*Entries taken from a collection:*
================================
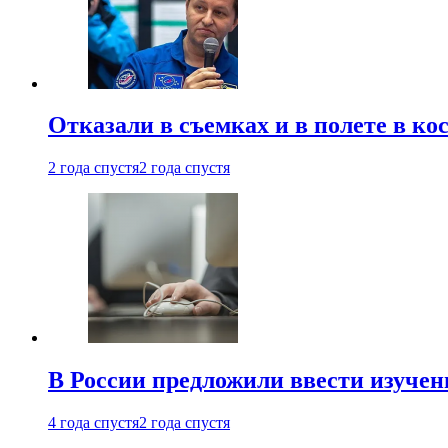
Отказали в съемках и в полете в к
2 года спустя
2 года спустя
В России предложили ввести изуче
4 года спустя
2 года спустя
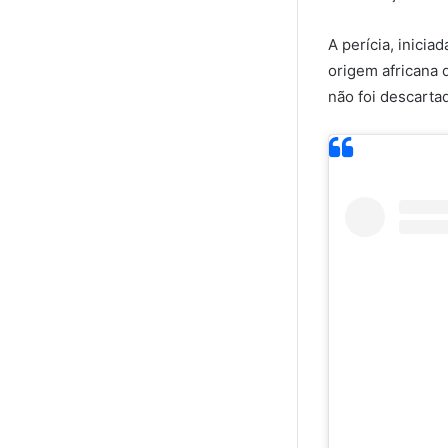
A perícia, inici
origem africana 
não foi descarta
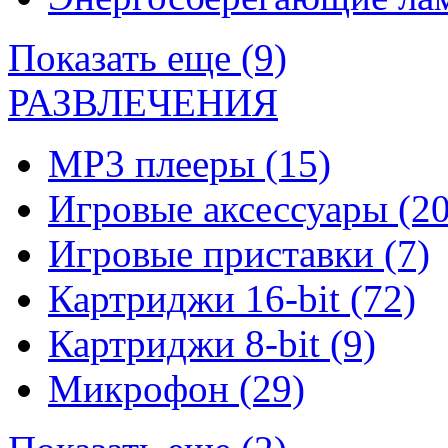
Показать еще (9)
РАЗВЛЕЧЕНИЯ
MP3 плееры
(15)
Игровые аксессуары
(20
Игровые приставки
(7)
Картриджи 16-bit
(72)
Картриджи 8-bit
(9)
Микрофон
(29)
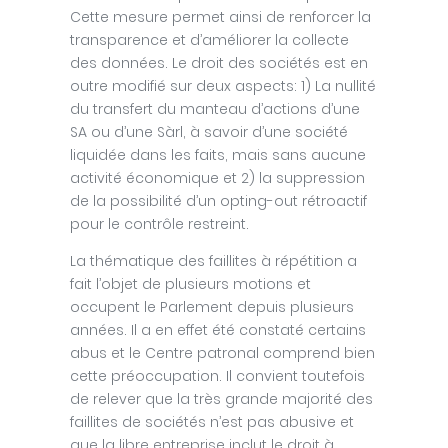
Cette mesure permet ainsi de renforcer la
transparence et d’améliorer la collecte
des données. Le droit des sociétés est en
outre modifié sur deux aspects: 1) La nullité
du transfert du manteau d’actions d’une
SA ou d’une Sàrl, à savoir d’une société
liquidée dans les faits, mais sans aucune
activité économique et 2) la suppression
de la possibilité d’un opting-out rétroactif
pour le contrôle restreint.
La thématique des faillites à répétition a
fait l’objet de plusieurs motions et
occupent le Parlement depuis plusieurs
années. Il a en effet été constaté certains
abus et le Centre patronal comprend bien
cette préoccupation. Il convient toutefois
de relever que la très grande majorité des
faillites de sociétés n’est pas abusive et
que la libre entreprise inclut le droit à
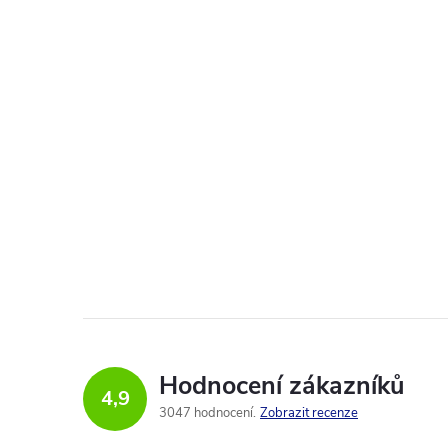
Hodnocení zákazníků
4,9
3047 hodnocení
Zobrazit recenze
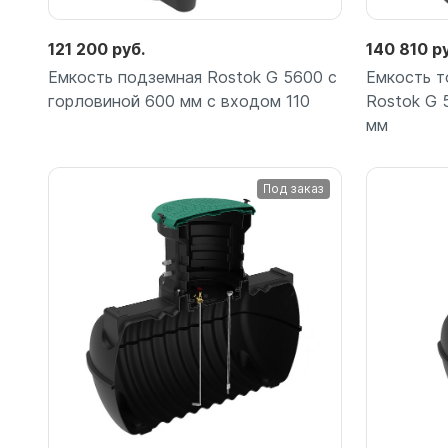
121 200 руб.
140 810 р
Емкость подземная Rostok G 5600 с
Емкость т
горловиной 600 мм с входом 110
Rostok G 
мм
Под заказ
Подробнее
================================
*Brief:* Tally the lines above that contain "plusieurs"; give only the number.

*Solution for this problem:* 2